Only the component of the motion of the test charge parallel to the E field, i.e. perpendicular to the equipotential surfaces, contribute to the change in potential.

6. JenniferSmart1

Why would E be in the direction from a to b?

7. TuringTest

Well, it could be the other way, but usually a is initial and b is final...

8. TuringTest

a positive test charge will move from a to b if the field points from a to b

9. JenniferSmart1

If a and b are the initial and final position of the point charge q....ohhhhh Is the particle moving due to the electric field?

10. JenniferSmart1

I see......!!!!|dw:1361069892440:dw|

11. JenniferSmart1

Sorry @TuringTest , I didn't realize that the electric field is causing the particle's displacement. We're starting the Electric Potential chapter next week, and I'm trying to read ahead. Let's say we have a positive point charge.
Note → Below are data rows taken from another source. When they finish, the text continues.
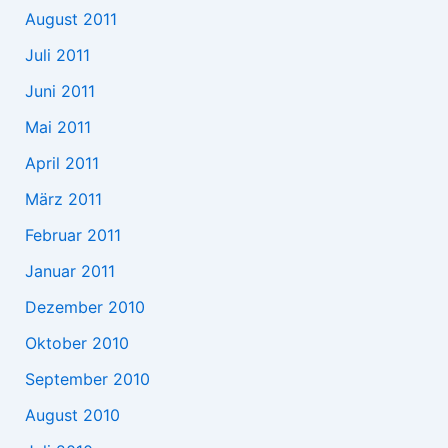
August 2011
Juli 2011
Juni 2011
Mai 2011
April 2011
März 2011
Februar 2011
Januar 2011
Dezember 2010
Oktober 2010
September 2010
August 2010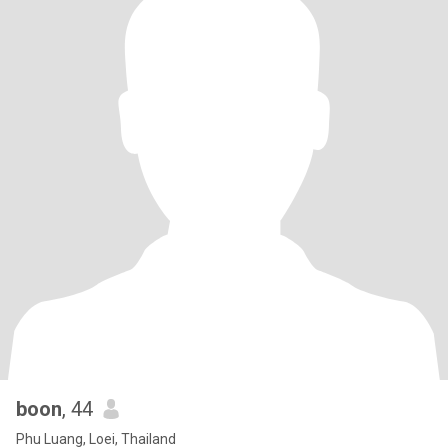
boon
, 44
Phu Luang, Loei, Thailand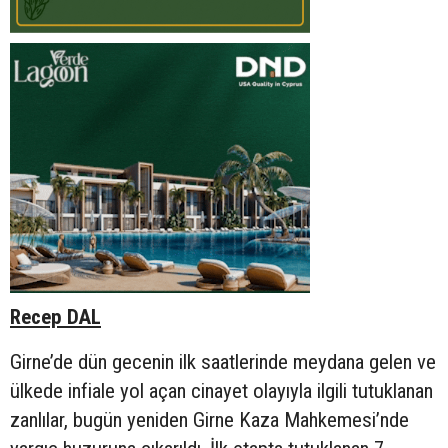
Recep DAL
Girne’de dün gecenin ilk saatlerinde meydana gelen ve
ülkede infiale yol açan cinayet olayıyla ilgili tutuklanan
zanlılar, bugün yeniden Girne Kaza Mahkemesi’nde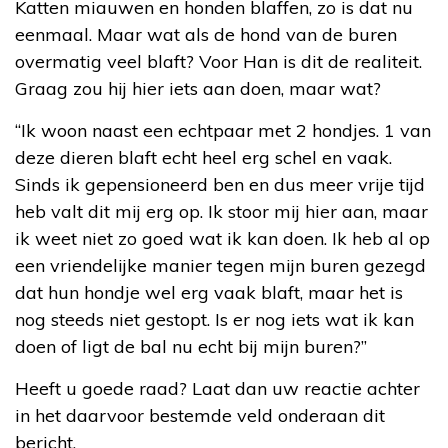
Katten miauwen en honden blaffen, zo is dat nu
eenmaal. Maar wat als de hond van de buren
overmatig veel blaft? Voor Han is dit de realiteit.
Graag zou hij hier iets aan doen, maar wat?
“Ik woon naast een echtpaar met 2 hondjes. 1 van
deze dieren blaft echt heel erg schel en vaak.
Sinds ik gepensioneerd ben en dus meer vrije tijd
heb valt dit mij erg op. Ik stoor mij hier aan, maar
ik weet niet zo goed wat ik kan doen. Ik heb al op
een vriendelijke manier tegen mijn buren gezegd
dat hun hondje wel erg vaak blaft, maar het is
nog steeds niet gestopt. Is er nog iets wat ik kan
doen of ligt de bal nu echt bij mijn buren?”
Heeft u goede raad? Laat dan uw reactie achter
in het daarvoor bestemde veld onderaan dit
bericht.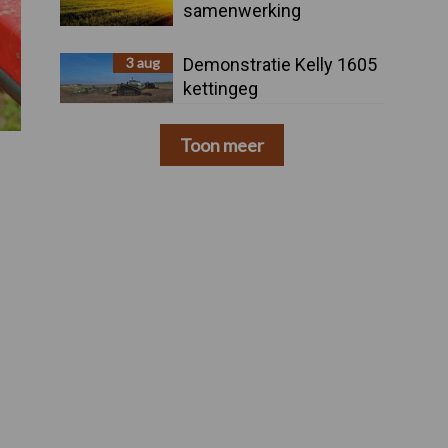
samenwerking
3 aug
Demonstratie Kelly 1605
kettingeg
Toon meer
Then the displacement would be as followed....|dw:1361070092302:dw| correct?

12. TuringTest

yes, and note that the dot product in the integral means that only the path parallel to the field will change either potential energy or electric potential because of$\vec E\cdot\vec r=\|\vec E\|\|\vec r\|\cos\theta|dw:1361070442394:dw|$

13. TuringTest

oops because of$\vec E\cdot\vec r=\|\vec E\|\|\vec r\|\cos\theta$

14. JenniferSmart1

Sorry I didn't quite get that.... which way does the r vector point? tangent to the path?

15. TuringTest

|dw:1361070847504:dw|$$\vec r$$ is whatever direction some element of the path $$d\ell$$ happens to be pointing in

16. TuringTest

so for all the parts of the path that are perpendicular to the field, there is no change in potential|dw:1361070976684:dw|

17. JenniferSmart1

yeah that makes sense. cos 90 is zero....